Le texte a été adopté conforme par rapport à la version approuvée par le Sénat. Si aucune modification ne lui est apportée dans l'hémicycle jeudi 20 juillet, il sera définitivement adopté, sans qu'il soit nécessaire de convoquer une commission mixte paritaire pour harmoniser les versions des deux Chambres du Parlement. 

Des débats politiques

Christophe Béchu avait prévenu d'entrée : ce projet de loi "n'est pas un texte sur les causes des émeutes urbaines". "Et si c'en était un, la procédure d'urgence serait mal venue, et trois articles seraient insuffisants",  a souligné le ministre de la Transition écologique et de la Cohésion des territoires. Avant d'appeler à se concentrer sur l'esprit du texte, afin d'œuvrer à la reconstruction le plus vite possible.

Les débats ont cependant parfois dépassé le cadre technique du texte, prenant un tour plus politique. La majorité des élus qui se sont exprimés ont saisi l'occasion pour condamner, à nouveau, les "exactions" et dégradations commises. "Vous ne trouverez personne chez nous pour approuver les violences, les pillages. Cependant, nous ne pouvons trouver comme seule réponse, la matraque pour les quartiers, et le chéquier pour les dégâts", a pointé Sabrina Sebaihi (Ecologiste), fustigeant une politique de la ville "en état de mort cérébrale" depuis des années.
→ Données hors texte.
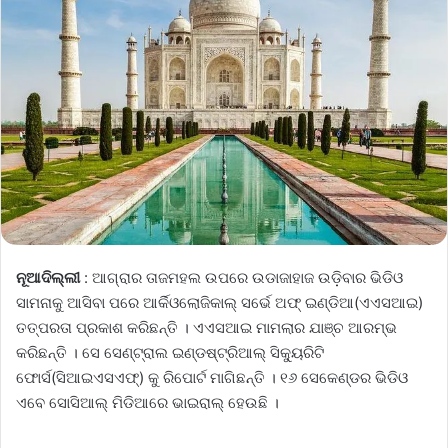
ନୂଆଦିଲ୍ଲୀ
: ଆଗ୍ରାର ତାଜମହଲ ଉପରେ ଉଡାଜାହାଜ ଉଡ଼ିବାର ଭିଡିଓ
ସାମନାକୁ ଆସିବା ପରେ ଆର୍କିଓଲୋଜିକାଲ୍ ସର୍ଭେ ଅଫ୍ ଇଣ୍ଡିଆ(ଏଏସଆଇ)
ତତ୍ପରତା ପ୍ରକାଶ କରିଛନ୍ତି । ଏଏସଆଇ ମାମଲାର ଯାଞ୍ଚ ଆରମ୍ଭ
କରିଛନ୍ତି । ସେ ସେଣ୍ଟ୍ରାଲ ଇଣ୍ଡଷ୍ଟ୍ରିଆଲ୍ ସିକ୍ୟୁରିଟି
ଫୋର୍ସ(ସିଆଇଏସଏଫ୍) କୁ ରିପୋର୍ଟ ମାଗିଛନ୍ତି । ୧୬ ସେକେଣ୍ଡର ଭିଡିଓ
ଏବେ ସୋସିଆଲ୍ ମିଡିଆରେ ଭାଇରାଲ୍ ହେଉଛି ।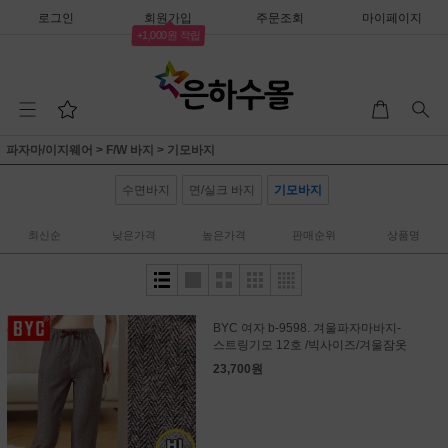
로그인
회원가입
주문조회
마이페이지
+1,000원 적립
파자마/이지웨어
>
F/W 바지
>
기모바지
수면바지
면/실크 바지
기모바지
최신순
낮은가격
높은가격
판매순위
상품명
BYC 여자 b-9598. 겨울파자마바지-
스트링기모 12호 /빅사이즈/겨울잠옷
23,700원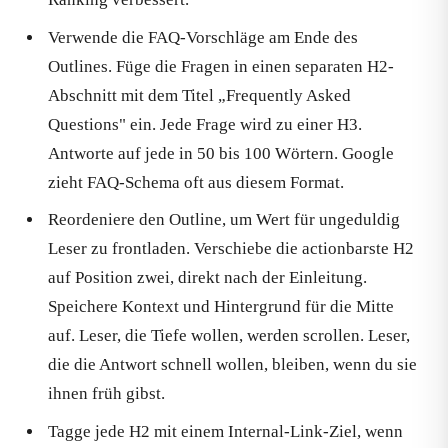
Verwende die FAQ-Vorschläge am Ende des
Outlines. Füge die Fragen in einen separaten H2-
Abschnitt mit dem Titel „Frequently Asked
Questions" ein. Jede Frage wird zu einer H3.
Antworte auf jede in 50 bis 100 Wörtern. Google
zieht FAQ-Schema oft aus diesem Format.
Reordeniere den Outline, um Wert für ungeduldig
Leser zu frontladen. Verschiebe die actionbarste H2
auf Position zwei, direkt nach der Einleitung.
Speichere Kontext und Hintergrund für die Mitte
auf. Leser, die Tiefe wollen, werden scrollen. Leser,
die die Antwort schnell wollen, bleiben, wenn du sie
ihnen früh gibst.
Tagge jede H2 mit einem Internal-Link-Ziel, wenn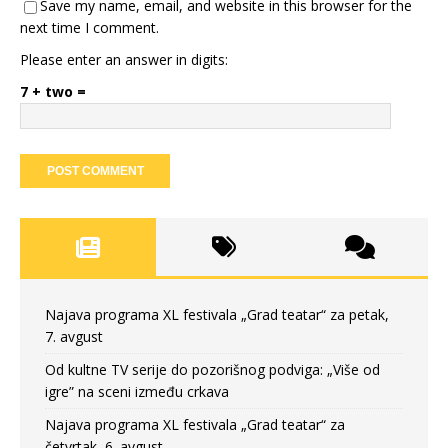
Save my name, email, and website in this browser for the
next time I comment.
Please enter an answer in digits:
7 + two =
Najava programa XL festivala „Grad teatar“ za petak,
7. avgust
Od kultne TV serije do pozorišnog podviga: „Više od
igre” na sceni između crkava
Najava programa XL festivala „Grad teatar“ za
četvrtak, 6. avgust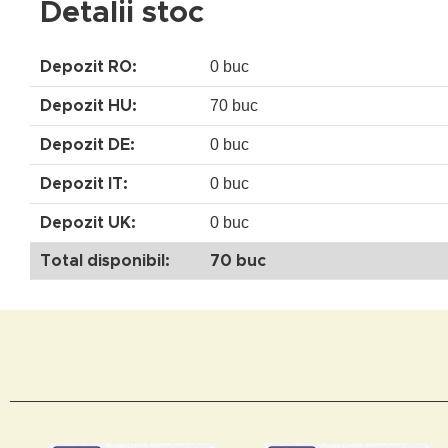
Detalii stoc
0 buc
Depozit RO:
70 buc
Depozit HU:
0 buc
Depozit DE:
0 buc
Depozit IT:
0 buc
Depozit UK:
Total disponibil:
70 buc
Stéphane Peu (Gauche démocrate et républicaine) a critiqué l'absence de parole politique au sommet de l'Etat, alors que les mots de Jacques Chirac avaient eu un effet d'apaisement lors des émeutes de 2005. Raquel Garrido (La France insoumise) est allée plus loin, accusant le camp présidentiel de vouloir "mettre sous le tapis" la mort de Nahel. "Le fait de ne pas parler du fait générateur [des émeutes] est un mépris d'une situation, qui, si vous ne la regardez pas en face, surviendra à nouveau", a-t-elle estimé.

"Je vous invite vraiment à ne pas revendiquer le monopole des quartiers", lui a rétorqué Chrisophe Béchu, indiquant que de nombreux habitants "ne se reconnaissent absolument pas dans un discours qui consisterait à excuser, en raison d'un acte absolument inqualifiable, ce qui s'est passé ensuite."

Depuis des années, la politique de la ville est en état de mort cérébrale. Sabrina Sebaihi, députée Écologiste

Les députés du Rassemblement national ont également critiqué la portée limitée du projet de loi, mais également l'absence de précisions sur l'enveloppe qui va servir à la reconstruction. "Le contribuable français va encore être la vache à lait dans cette histoire", a déploré Grégoire de Fournas, appelant à la mise en place d'un mécanisme de "casseur-payeur". Le ministre de la Cohésion des territoires lui a rappelé que le montant des dégâts n'était pas encore consolidé, les collectivités ayant jusqu'au 30 septembre pour faire remonter leurs estimations.

Le Parlement aura la possibilité de se prononcer sur les décisions prises par l'exécutif au cours de l'automne. Le gouvernement doit en effet présenter un projet de loi de ratification des ordonnances dans un délai de trois mois à compter de leur publication. Ce qui devrait arriver en plein débat budgétaire. Christophe Béchu a d'ores et déjà fait savoir que le gouvernement n'excluait pas de créer une ligne de soutien et d'appui dans le cadre du projet de loi de finances. Cette dernière pourrait atteindre le montant des dégâts, défalqué des sommes payées par les assurances.